When the Relationship is the Problem
An employee, who is reasonably competent, complains that she is not treated respectfully by an associate. Management checks into the matter, finds that both sides are to blame, and issues the appropriate warnings. The employee then starts openly jotting down notes after conversations and lets it be known, through the grapevine, that she is thinking of filing a harassment complaint. The associate also starts documenting and makes noises about taking legal action because of what he deems false accusations. The situation deteriorates as factions form and various co-workers begin to avoid any interaction with both note-takers out of fear that they will get roped into a lawsuit. Management is reluctant to take any action against either employee because it fears litigation.

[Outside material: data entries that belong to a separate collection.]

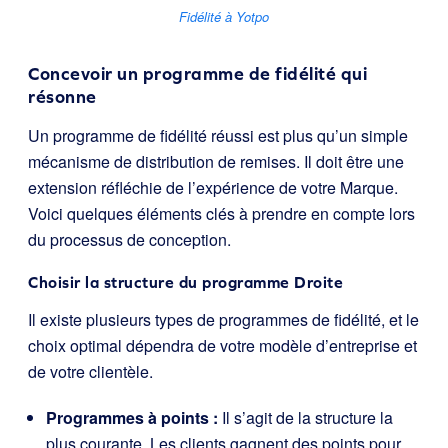
Fidélité à Yotpo
Concevoir un programme de fidélité qui
résonne
Un programme de fidélité réussi est plus qu’un simple
mécanisme de distribution de remises. Il doit être une
extension réfléchie de l’expérience de votre Marque.
Voici quelques éléments clés à prendre en compte lors
du processus de conception.
Choisir la structure du programme Droite
Il existe plusieurs types de programmes de fidélité, et le
choix optimal dépendra de votre modèle d’entreprise et
de votre clientèle.
Programmes à points :
Il s’agit de la structure la
plus courante. Les clients gagnent des points pour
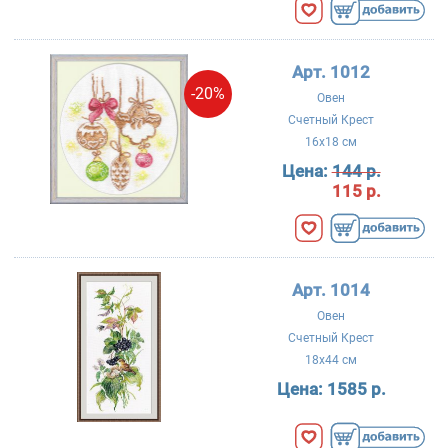
Арт. 1012
-20%
Овен
Счетный Крест
16x18 см
Цена:
144 р.
115 р.
Арт. 1014
Овен
Счетный Крест
18x44 см
Цена:
1585 р.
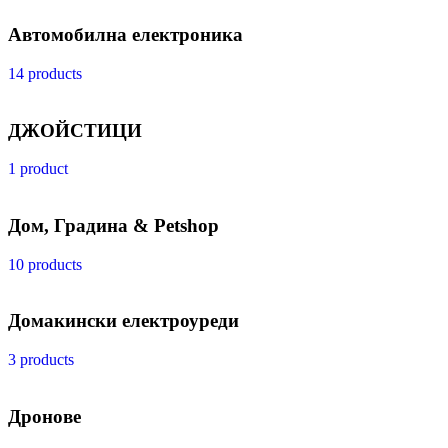
Автомобилна електроника
14 products
ДЖОЙСТИЦИ
1 product
Дом, Градина & Petshop
10 products
Домакински електроуреди
3 products
Дронове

If management only had to deal with one employee or the other, there would not be a problem. Put the other person into the mix, however, and the chemistry is poisonous.
Management's mistake is adopting the traditional approach of trying to find a person to blame. Each of these people has individual merit. The problem is their relationship and that is also the key to the solution. Management should make it clear that it is not going to play the sucker's game of sorting out which individual to discipline when it is not an individual problem. They each have an obligation to make their relationship work for the good of the company. If they do not, then both of them should be transferred or fired because they failed in a crucial part of their job responsibilities: Working well with others.
Does that sound harsh? In my experience, the co-workers would have quietly cheered. They are tired of being dragged into a daily soap opera and forced to choose sides. Management rarely moves against both parties and often winds up defending having taken less severe action against one than against the other. When the relationship is the culprit, then more than one person must be corrected or removed.